Billy's coming out of the KD fast with half a kilo of Moroccan Red
making a bulge the size of a bible in his inside pocket. He could
shift, easy, but there's a face at the far end he doesn't like. Safer
in the street.
The KD's got old ladies in fox firs downstairs and mods up. Parkas.
Hoods. Students. Youth.
The guy with the Italian bush shirt comes in bearing a copy of Adrian
Mitchell's Peace is Milk
War is Acid, printed as a folded
handbill by Peace News, sold cheap, in the style, exactly, of the
penny ballads of centuries before. You read the poem. The hairs on
the back of your neck stand up.
They won't have war. These people'll stop it. Girl in the yellow
jeans. The ponytail. Stones haircut. The beard. The round-collared
jacket. The one using the Rizla. The one with the bag from C&As.
Coffee arrives in the national consciousness like a post-war automobile,
desirable shining. The stuff gives the heart a hit into overdrive
but when you're young you don't notice. Not at all.
At the front, overlooking the street, the fifth form trying it with
no money have one tea between six and eagerness like a rainstorm.
Can cope with poetry, the bomb and the Beatles. Easy.
All this'll slide apart when commerce demolishes the walls and inflates
Timothy Whites from small sensible next door into a vast Boots, grown
enormously beyond pharmacy, spread from the JD delivery lane to Frederick
Street and beyond. But that's not yet.
The guy with the guitar in the soft case can't play. Mouth matchstick.

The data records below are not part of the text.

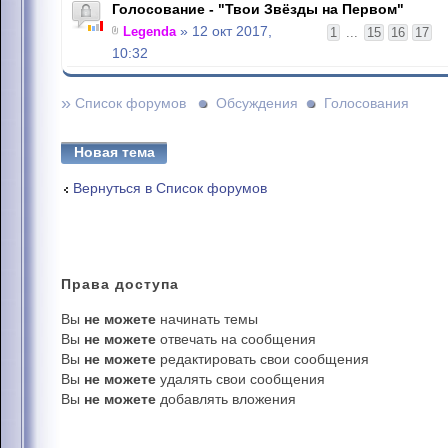
Голосование - "Твои Звёзды на Первом"
Legenda
» 12 окт 2017,
1
...
15
16
17
10:32
»
Список форумов
Обсуждения
Голосования
Новая тема
Вернуться в Список форумов
Права
доступа
Вы
не можете
начинать темы
Вы
не можете
отвечать на сообщения
Вы
не можете
редактировать свои сообщения
Вы
не можете
удалять свои сообщения
Вы
не можете
добавлять вложения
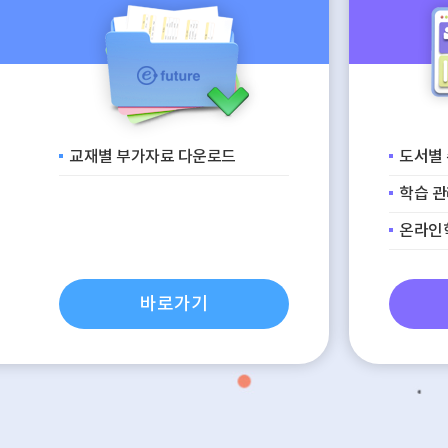
교재별 부가자료 다운로드
도서별 
학습 관
온라인
바로가기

War Resistors International broken rifle in his right lapel. Sports
coat doubling as hipness. Read Howl. Looking for angels.

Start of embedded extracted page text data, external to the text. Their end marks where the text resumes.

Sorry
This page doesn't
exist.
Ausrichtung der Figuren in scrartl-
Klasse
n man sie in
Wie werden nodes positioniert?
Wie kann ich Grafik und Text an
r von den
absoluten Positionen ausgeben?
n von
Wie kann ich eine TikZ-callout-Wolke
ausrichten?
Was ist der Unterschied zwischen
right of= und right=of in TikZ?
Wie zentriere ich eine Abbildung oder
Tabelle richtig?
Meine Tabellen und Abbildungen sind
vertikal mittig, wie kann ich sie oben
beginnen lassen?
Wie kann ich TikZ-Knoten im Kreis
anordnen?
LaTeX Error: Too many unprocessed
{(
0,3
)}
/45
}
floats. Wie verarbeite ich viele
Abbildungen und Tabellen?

Queen Street outside full of cars and choke. The stunning space of
pedestrianisation, when it comes, shocking the city into wondering
how ever had they let the past be like it was.

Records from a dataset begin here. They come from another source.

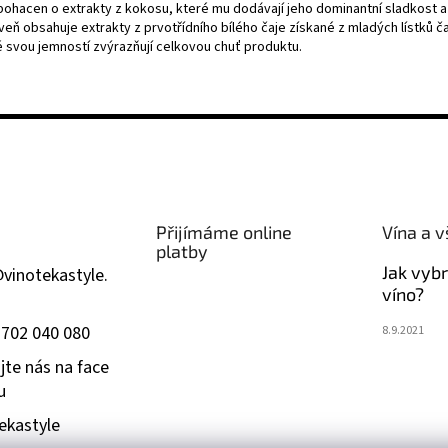
bohacen o extrakty z kokosu, které mu dodávají jeho dominantní sladkost a 
eň obsahuje extrakty z prvotřídního bílého čaje získané z mladých lístků č
é svou jemností zvýrazňují celkovou chuť produktu.
Přijímáme online
Vína a v
platby
Jak vyb
@
vinotekastyle.
víno?
 702 040 080
8.9.2021
jte nás na face
u
ekastyle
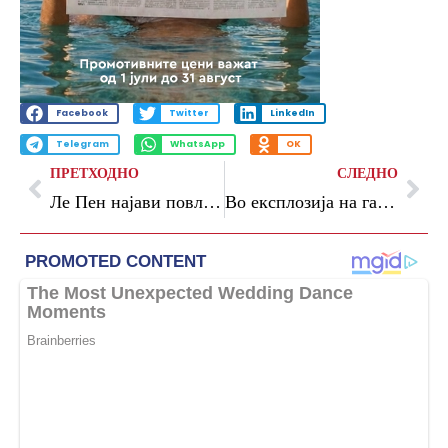
Facebook
Twitter
LinkedIn
Telegram
WhatsApp
OK
ПРЕТХОДНО
СЛЕДНО
Ле Пен најави повлекување на Франција од воената команда на НАТО ако победи на изборите
Во експлозија на гас во рудник за јаглен во Кина загинаа најмалку 90 рудари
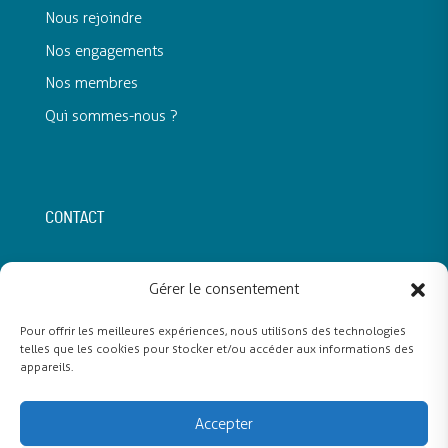
Nous rejoindre
Nos engagements
Nos membres
Qui sommes-nous ?
CONTACT
Nassim Larfa
Délégué Général
Gérer le consentement
nassim.larfa@snadom.org
Pour offrir les meilleures expériences, nous utilisons des technologies
140 bis Rue de Rennes
75006 Paris
telles que les cookies pour stocker et/ou accéder aux informations des
appareils.
CONNEXION MEMBRES
Accepter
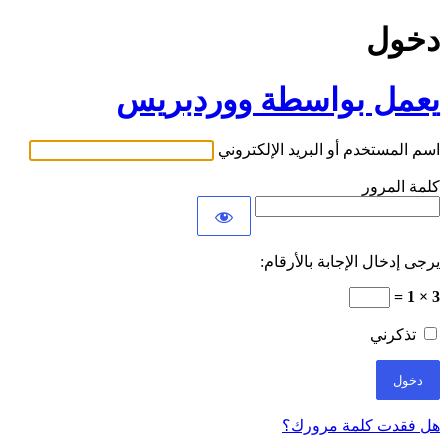
دخول
يعمل بواسطة ووردبريس
اسم المستخدم أو البريد الإلكتروني
كلمة المرور
يرجى إدخال الإجابة بالأرقام:
3 × 1 =
تذكرني
هل فقدت كلمة مرورك؟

This was Crockerton Street until Queen Victoria's Golden Jubilee
in 1887. The KD was a slum of veg sold from pots, stink and bad drainage.
Sludge. Sailors with sticks. Normans with swords.
By the time the bomb had migrated to missile and the ban had seeped
like damp across the West the young had become older and no longer
cared. Upstairs at the back of Boots they'd put in a coffee shop.
Crowds of them in there. Mothers. Bags. Loyalty cards. Pushchairs
with golf-trolley wheels. Cake. Café Latte. No Russian Tea.
Dope elsewhere. Anywhere. Hedonistic Cardiffian nightlife essential.
No cultural trappings. Not any more.